Grammar file standards

Before discussing the issues involved in actually writing a grammar, here is some background on the standards that apply to Recognizer.

SRGS specification

Recognizer conforms to the W3C Recommendation of March 16, 2004 (“Speech Recognition Grammar Specification”, known hereafter as “the SRGS specification”, or “the W3C specification”).

This SRGS specification describes two types of grammar syntax:

  • ABNF (Augmented BNF) syntax is essentially a combination of traditional BNF and a regular expression language. This syntax is more compact than XML, and more familiar to many voice application developers.
  • XML grammar syntax represents a grammar in an XML document.

Recognizer only supports the XML format of SRGS (referred to as “GrXML” for convenience). In practical terms, this means that you must either write your grammars in GrXML, or convert them to GrXML format from ABNF using theabnf2xml utility.

ECMAScript

You can include ECMAScript within the <tag> element in your grammars. Recognizer supports ECMA-262. ECMAScript is supported by all three of the possible values for the tag-format attribute in the <grammar> element.

File extensions and formats

Grammar files in the SRGS specification use the .grxml extension:

grammar_filename.grxml 

Recognizer only accepts XML (.grxml) format text files. However, the Recognizer installation package includes an offline grammar compilation tool called sgc, which precompiles grammars into a proprietary format (see Compiling grammars). These compiled binary grammars use a .gram extension:

grammar_filename.gram 

Grammar media types

If you store grammars on a web server, Recognizer can fetch them when performing load and activate functions. Configure these web servers to identify the media types of files:

File extension

Media type

.grxml

application/srgs+xml

.gram

application/x-swi-grammar

Semantic tags

The main purpose of a grammar is to recognize user utterances and translate them into information that the main application can use. It will generally do so by assigning a value to one or more specific variable(s). The SRGS specification does not include any elements that can assign a value to a variable directly: you must instead code the instructions for this action in some sort of code or semantic scripting language within matching <tag></tag> elements.

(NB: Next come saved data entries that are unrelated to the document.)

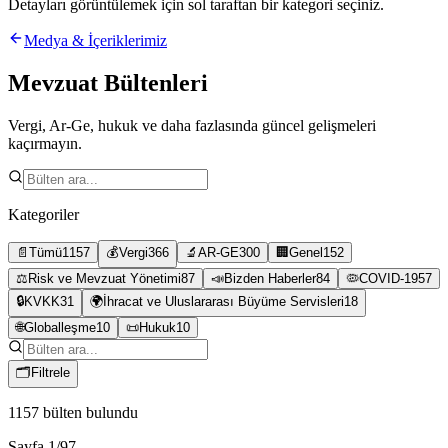
Detayları görüntülemek için sol taraftan bir kategori seçiniz.
Medya & İçeriklerimiz
Mevzuat Bültenleri
Vergi, Ar-Ge, hukuk ve daha fazlasında güncel gelişmeleri
kaçırmayın.
Kategoriler
📄
Tümü
1157
💰
Vergi
366
🔬
AR-GE
300
🏢
Genel
152
⚖️
Risk ve Mevzuat Yönetimi
87
📣
Bizden Haberler
84
🦠
COVID-19
57
🔒
KVKK
31
🌍
İhracat ve Uluslararası Büyüme Servisleri
18
🌐
Globalleşme
10
📜
Hukuk
10
🗂
Filtrele
1157
bülten bulundu
Sayfa
1
/
97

For these semantic tags, your grammars can use W3C syntax or Nuance syntax:

  • The W3C syntax provides general semantic capabilities, and these grammars will work on any recognizer that is SISR-compliant.
  • The Nuance syntax (or SWI syntax) is Nuance’s proprietary syntax. It provides the same capabilities as W3C syntax, and also enables access to additional SWI keys. SWI syntax is not compatible with recognizers other than Nuance Recognizer.

When adding semantic tags to grammars, use the tag-format attribute in the header to define which syntax is used. A single grammar can only use one format; however, a grammar can import subgrammars that use a different format (this is known as mixed-format import). For a detailed discussion, see Importing grammars with mixed formats.

The W3C tag syntax is described in “Semantic Interpretation for Speech Recognition (SISR) Version 1.0 W3C Recommendation” (known hereafter as “the SISR specification”). The SISR specification describes the "meta" object. Recognizer supports it, but with the following differences:

Property

Note

meta.rulename.score

Recognizer interprets the confidence score as the minimum of all word confidences in the rule.

meta.rulename.starttimemeta.rulename.endtime

Recognizer does not support these properties.

The SISR specification also describes the "out" and "rules" objects for semantic tags. Recognizer supports both, and also offers additional objects:

  • SWI: This object is similar to the SISR "out" object.
  • SWIrules: This object is similar to the SISR "rules" object.

These objects enable access to the semantic SWI_ keys.